[Collected data]
==================================================
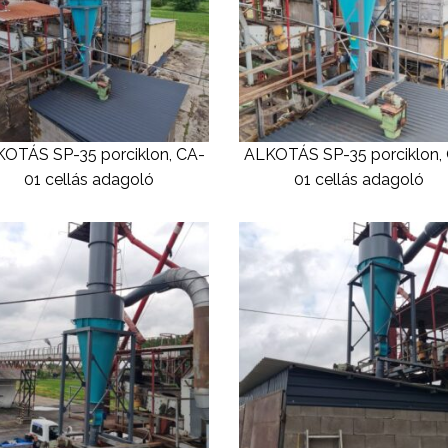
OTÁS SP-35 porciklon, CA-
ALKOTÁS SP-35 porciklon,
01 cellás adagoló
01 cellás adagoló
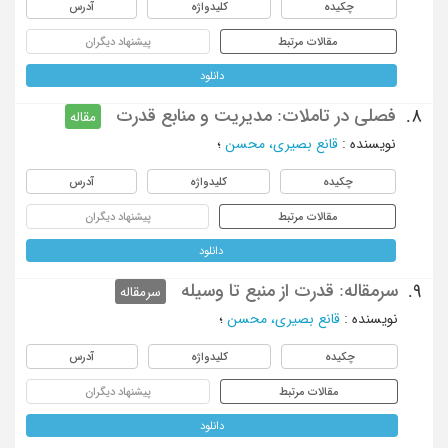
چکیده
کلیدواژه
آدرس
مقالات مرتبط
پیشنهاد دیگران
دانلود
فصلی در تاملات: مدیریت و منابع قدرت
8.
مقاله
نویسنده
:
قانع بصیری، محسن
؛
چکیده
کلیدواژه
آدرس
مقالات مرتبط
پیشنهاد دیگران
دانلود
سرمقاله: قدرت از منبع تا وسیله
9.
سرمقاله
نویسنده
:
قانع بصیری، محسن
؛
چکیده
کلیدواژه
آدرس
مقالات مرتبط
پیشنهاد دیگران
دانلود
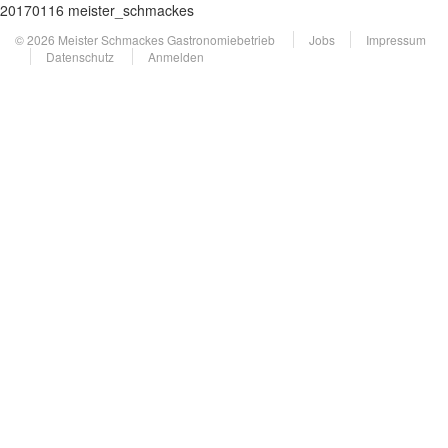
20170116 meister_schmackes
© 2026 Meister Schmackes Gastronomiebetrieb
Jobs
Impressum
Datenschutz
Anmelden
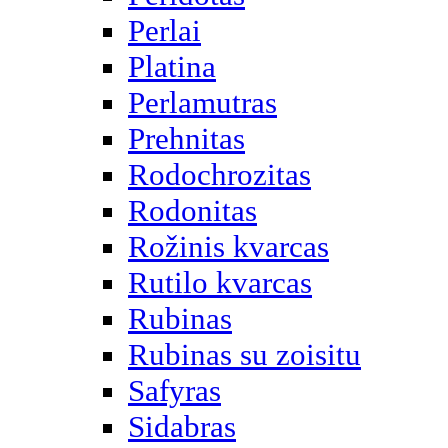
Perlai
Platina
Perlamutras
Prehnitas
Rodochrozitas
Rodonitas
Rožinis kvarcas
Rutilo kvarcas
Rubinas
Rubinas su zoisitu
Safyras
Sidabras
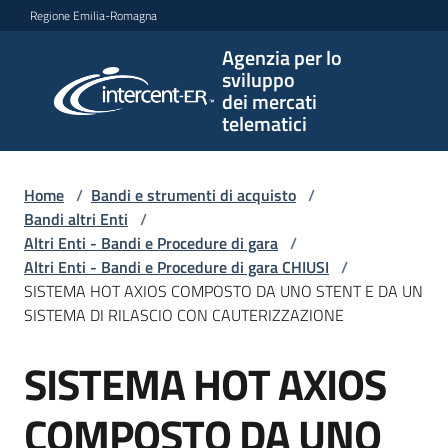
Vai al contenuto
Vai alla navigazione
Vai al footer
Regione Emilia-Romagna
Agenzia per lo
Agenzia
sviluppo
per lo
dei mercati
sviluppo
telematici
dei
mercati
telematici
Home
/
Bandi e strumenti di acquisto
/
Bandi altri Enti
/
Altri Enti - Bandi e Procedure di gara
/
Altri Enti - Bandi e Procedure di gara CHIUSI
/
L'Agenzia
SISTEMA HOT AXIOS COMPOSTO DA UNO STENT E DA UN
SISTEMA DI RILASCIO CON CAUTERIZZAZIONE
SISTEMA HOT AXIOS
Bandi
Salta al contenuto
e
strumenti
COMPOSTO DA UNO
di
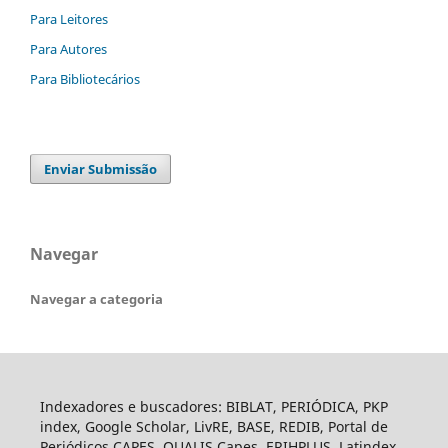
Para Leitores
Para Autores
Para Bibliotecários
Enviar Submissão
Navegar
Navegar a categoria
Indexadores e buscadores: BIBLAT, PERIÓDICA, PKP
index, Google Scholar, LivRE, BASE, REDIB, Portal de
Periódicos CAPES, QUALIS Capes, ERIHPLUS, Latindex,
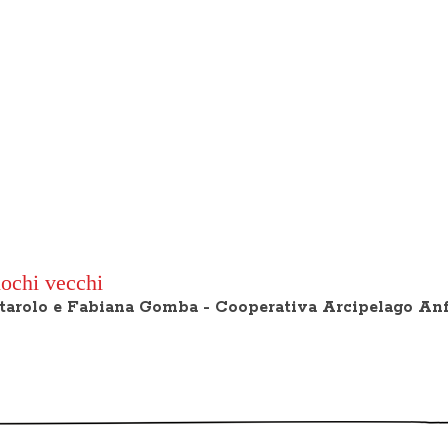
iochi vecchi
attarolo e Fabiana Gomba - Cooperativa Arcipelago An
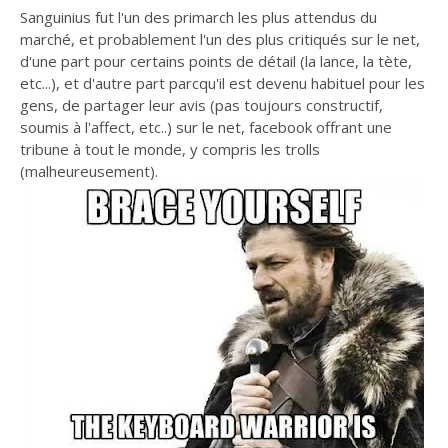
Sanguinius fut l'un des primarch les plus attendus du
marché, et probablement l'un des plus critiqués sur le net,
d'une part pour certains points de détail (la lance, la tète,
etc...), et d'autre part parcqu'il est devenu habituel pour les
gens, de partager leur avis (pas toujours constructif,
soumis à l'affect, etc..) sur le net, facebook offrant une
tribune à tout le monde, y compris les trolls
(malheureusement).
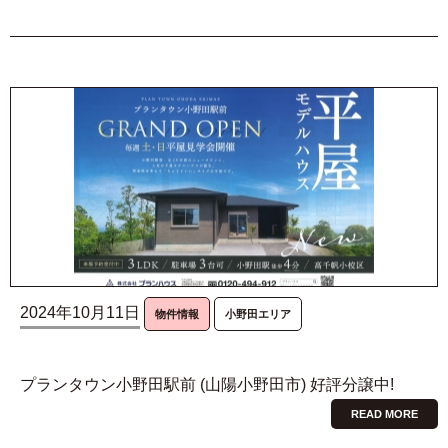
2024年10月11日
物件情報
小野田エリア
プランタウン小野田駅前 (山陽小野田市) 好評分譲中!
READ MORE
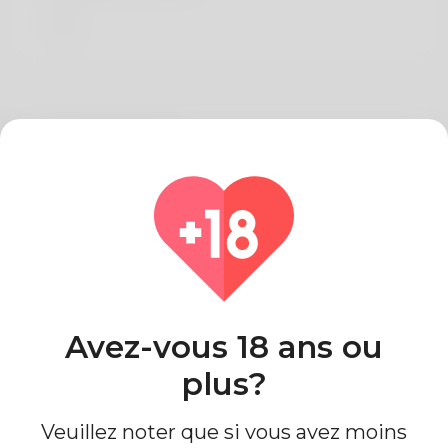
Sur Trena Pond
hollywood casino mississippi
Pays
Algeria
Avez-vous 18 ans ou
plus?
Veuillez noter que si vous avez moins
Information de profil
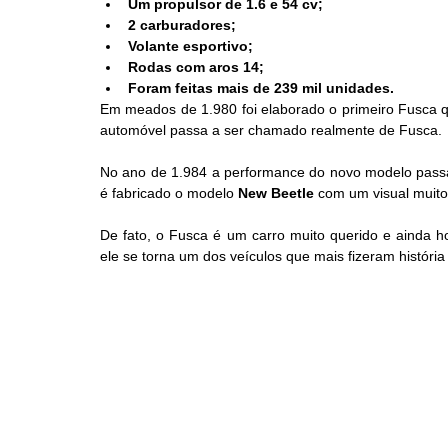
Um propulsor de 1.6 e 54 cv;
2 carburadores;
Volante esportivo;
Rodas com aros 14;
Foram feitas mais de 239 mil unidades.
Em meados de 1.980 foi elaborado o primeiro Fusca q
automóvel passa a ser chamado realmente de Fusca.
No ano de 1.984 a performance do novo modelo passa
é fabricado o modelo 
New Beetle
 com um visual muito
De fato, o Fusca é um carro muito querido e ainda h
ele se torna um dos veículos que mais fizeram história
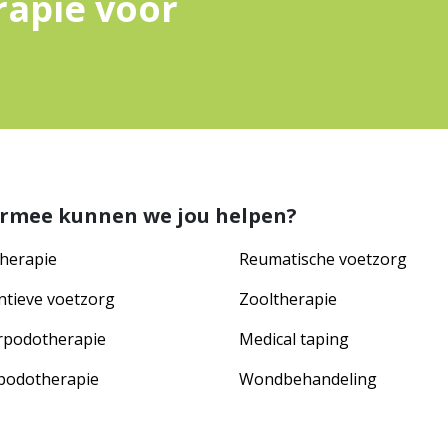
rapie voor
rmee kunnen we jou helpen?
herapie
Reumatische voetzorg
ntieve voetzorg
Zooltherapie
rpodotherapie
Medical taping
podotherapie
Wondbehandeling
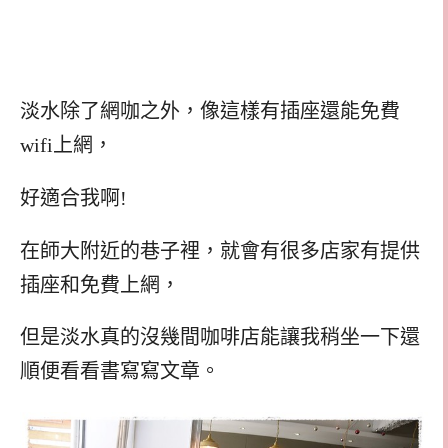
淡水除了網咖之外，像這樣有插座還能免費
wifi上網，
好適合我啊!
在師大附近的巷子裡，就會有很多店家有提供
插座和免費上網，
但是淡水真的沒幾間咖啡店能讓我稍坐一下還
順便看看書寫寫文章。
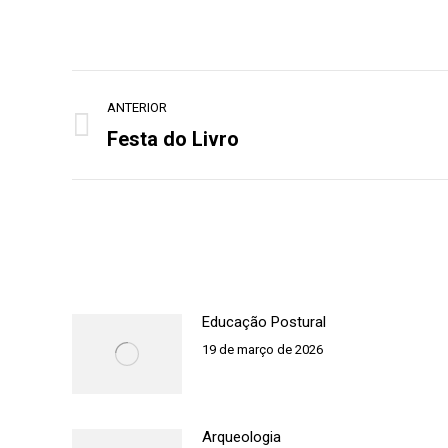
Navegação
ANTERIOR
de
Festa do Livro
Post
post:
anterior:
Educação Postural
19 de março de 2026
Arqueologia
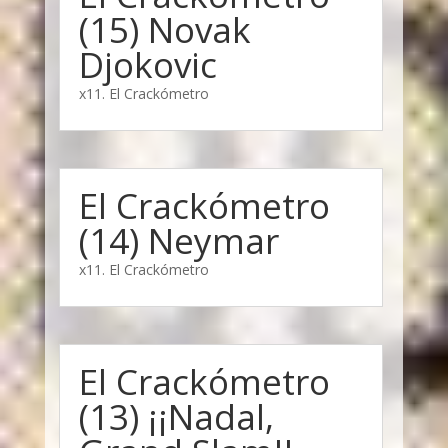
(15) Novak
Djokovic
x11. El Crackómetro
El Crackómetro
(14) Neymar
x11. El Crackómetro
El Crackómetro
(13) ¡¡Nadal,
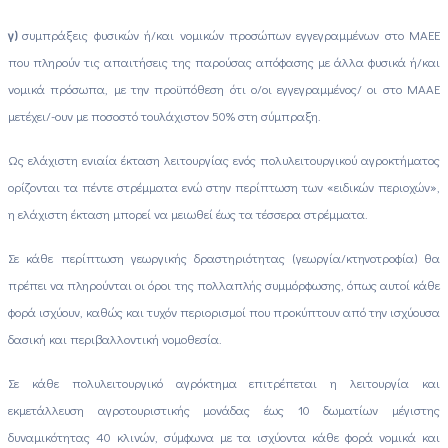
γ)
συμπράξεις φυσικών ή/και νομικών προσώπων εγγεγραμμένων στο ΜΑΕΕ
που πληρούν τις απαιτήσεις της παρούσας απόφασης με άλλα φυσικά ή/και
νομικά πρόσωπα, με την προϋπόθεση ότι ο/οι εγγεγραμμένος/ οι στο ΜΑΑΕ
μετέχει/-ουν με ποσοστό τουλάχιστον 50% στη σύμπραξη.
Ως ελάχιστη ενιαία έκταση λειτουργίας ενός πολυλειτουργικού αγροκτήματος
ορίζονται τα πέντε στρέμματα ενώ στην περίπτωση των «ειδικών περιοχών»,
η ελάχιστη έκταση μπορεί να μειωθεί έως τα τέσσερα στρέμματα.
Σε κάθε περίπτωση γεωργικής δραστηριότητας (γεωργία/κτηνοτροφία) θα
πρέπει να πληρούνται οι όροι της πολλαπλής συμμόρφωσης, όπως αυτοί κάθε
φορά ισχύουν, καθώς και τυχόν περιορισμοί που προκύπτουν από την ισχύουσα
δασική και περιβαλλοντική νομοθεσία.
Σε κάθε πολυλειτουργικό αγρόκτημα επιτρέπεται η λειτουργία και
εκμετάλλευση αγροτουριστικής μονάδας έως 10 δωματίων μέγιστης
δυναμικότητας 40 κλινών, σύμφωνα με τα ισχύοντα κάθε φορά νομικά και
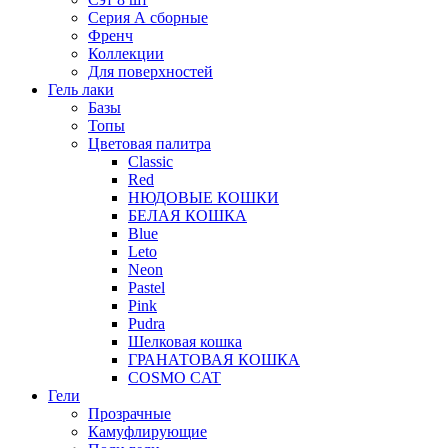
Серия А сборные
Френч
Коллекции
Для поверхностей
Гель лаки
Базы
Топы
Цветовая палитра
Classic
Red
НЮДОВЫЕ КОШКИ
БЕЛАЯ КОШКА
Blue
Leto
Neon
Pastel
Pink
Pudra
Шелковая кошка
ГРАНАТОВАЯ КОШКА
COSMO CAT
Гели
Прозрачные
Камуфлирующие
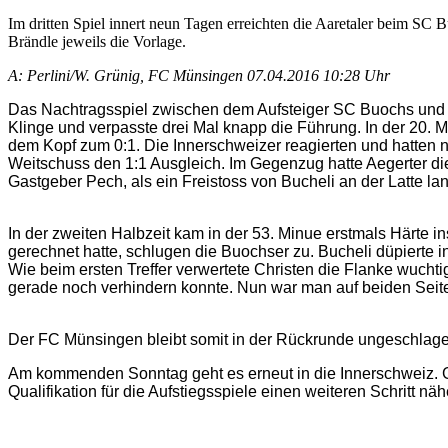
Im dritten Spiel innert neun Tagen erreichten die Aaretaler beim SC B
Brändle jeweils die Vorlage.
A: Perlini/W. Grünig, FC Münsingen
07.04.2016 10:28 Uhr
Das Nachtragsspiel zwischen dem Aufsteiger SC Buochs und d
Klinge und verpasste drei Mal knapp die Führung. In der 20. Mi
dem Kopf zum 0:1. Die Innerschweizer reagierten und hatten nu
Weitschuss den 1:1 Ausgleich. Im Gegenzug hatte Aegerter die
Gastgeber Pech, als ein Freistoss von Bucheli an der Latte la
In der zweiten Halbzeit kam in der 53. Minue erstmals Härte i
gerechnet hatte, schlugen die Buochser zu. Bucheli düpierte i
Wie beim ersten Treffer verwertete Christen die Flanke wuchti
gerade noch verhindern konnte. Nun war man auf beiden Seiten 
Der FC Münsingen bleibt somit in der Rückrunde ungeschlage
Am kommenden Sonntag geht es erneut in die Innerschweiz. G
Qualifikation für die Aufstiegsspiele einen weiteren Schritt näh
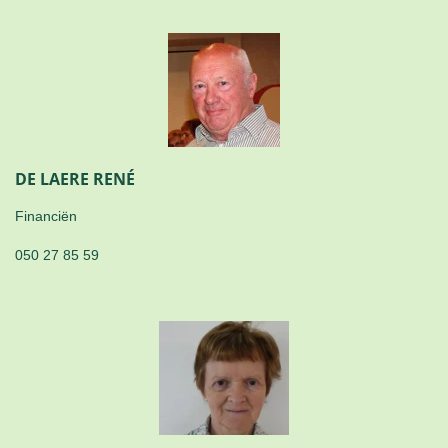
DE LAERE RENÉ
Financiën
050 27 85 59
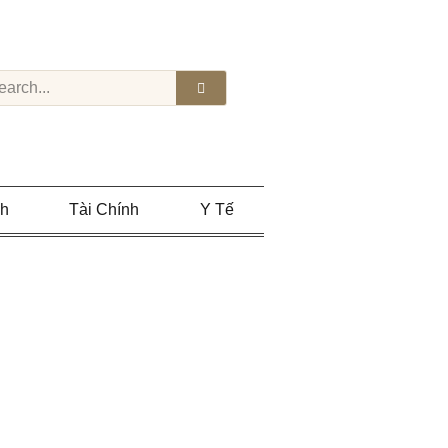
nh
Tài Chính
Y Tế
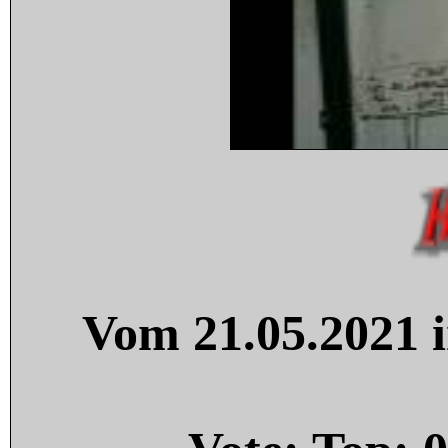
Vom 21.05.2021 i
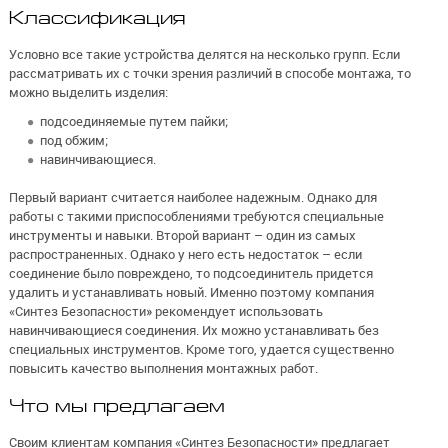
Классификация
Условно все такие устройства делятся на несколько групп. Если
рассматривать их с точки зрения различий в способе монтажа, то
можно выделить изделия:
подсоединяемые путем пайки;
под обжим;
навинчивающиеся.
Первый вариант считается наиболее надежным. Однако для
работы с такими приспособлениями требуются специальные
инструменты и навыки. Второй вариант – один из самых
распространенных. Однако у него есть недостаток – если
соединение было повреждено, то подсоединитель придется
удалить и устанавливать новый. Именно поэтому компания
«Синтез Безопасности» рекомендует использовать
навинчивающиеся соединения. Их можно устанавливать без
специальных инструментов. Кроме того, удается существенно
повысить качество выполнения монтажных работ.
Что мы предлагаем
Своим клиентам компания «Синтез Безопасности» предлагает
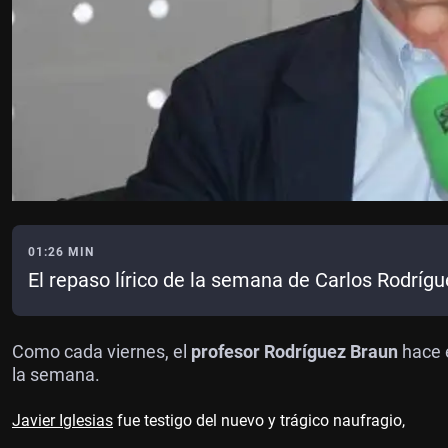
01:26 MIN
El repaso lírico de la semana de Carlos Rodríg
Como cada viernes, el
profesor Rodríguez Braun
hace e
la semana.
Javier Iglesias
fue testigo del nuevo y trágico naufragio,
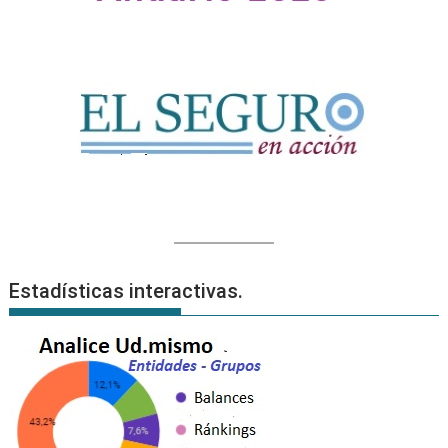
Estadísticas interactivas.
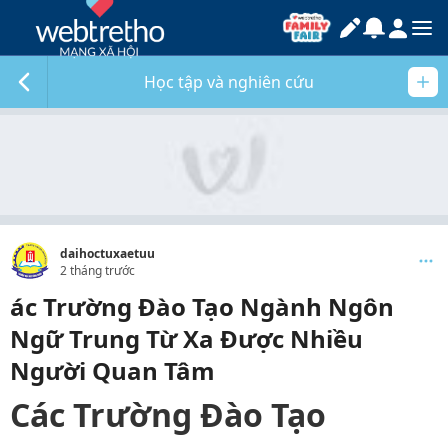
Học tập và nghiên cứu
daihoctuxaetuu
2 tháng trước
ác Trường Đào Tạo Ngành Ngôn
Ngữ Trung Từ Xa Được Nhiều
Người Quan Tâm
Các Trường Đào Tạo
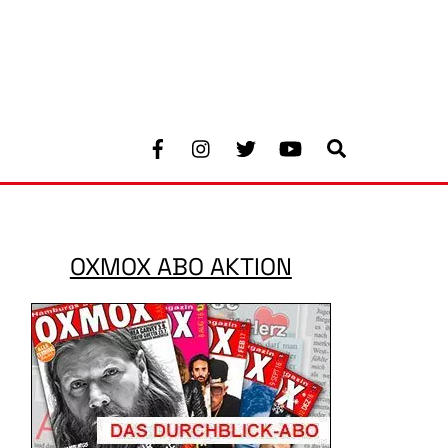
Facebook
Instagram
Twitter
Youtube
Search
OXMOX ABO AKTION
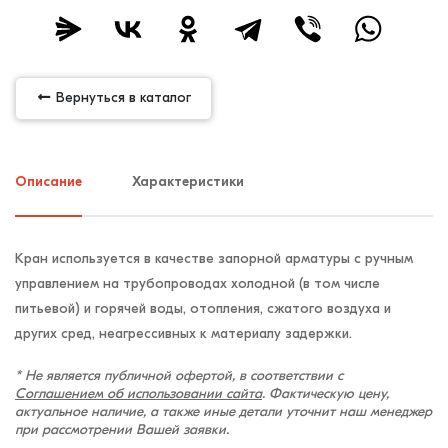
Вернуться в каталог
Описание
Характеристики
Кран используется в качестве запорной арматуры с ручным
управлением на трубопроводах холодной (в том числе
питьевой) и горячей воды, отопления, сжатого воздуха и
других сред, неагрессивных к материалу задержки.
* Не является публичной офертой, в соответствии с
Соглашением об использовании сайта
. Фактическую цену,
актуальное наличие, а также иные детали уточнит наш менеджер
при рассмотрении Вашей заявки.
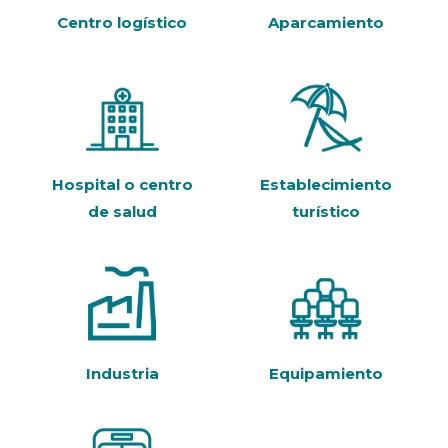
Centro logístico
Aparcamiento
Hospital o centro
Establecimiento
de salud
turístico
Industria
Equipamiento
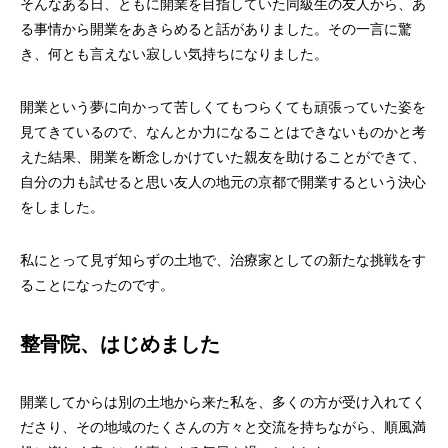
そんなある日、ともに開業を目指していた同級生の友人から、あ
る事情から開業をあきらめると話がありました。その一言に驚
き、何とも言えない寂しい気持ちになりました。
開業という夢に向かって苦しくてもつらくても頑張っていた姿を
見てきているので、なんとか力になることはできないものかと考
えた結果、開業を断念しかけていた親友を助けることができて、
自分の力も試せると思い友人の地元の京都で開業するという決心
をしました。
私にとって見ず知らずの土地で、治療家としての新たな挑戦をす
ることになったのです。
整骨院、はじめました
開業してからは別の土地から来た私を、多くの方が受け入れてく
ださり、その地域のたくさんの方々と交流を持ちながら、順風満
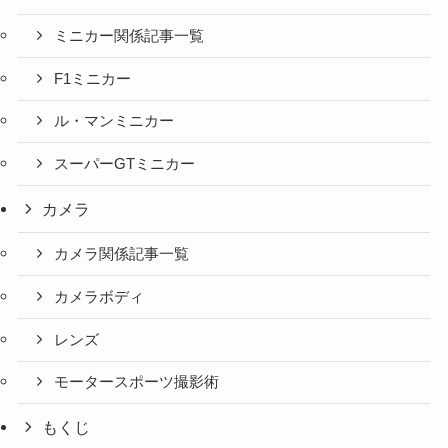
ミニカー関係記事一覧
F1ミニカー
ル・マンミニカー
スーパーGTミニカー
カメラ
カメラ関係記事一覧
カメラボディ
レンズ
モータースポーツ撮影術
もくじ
==================================================
** Directions **
Among the lines of the preceding data, which ones hold the word "Однако"? List them.

** Exercise output **
Первый вариант считается наиболее надежным. Однако для
распространенных. Однако у него есть недостаток – если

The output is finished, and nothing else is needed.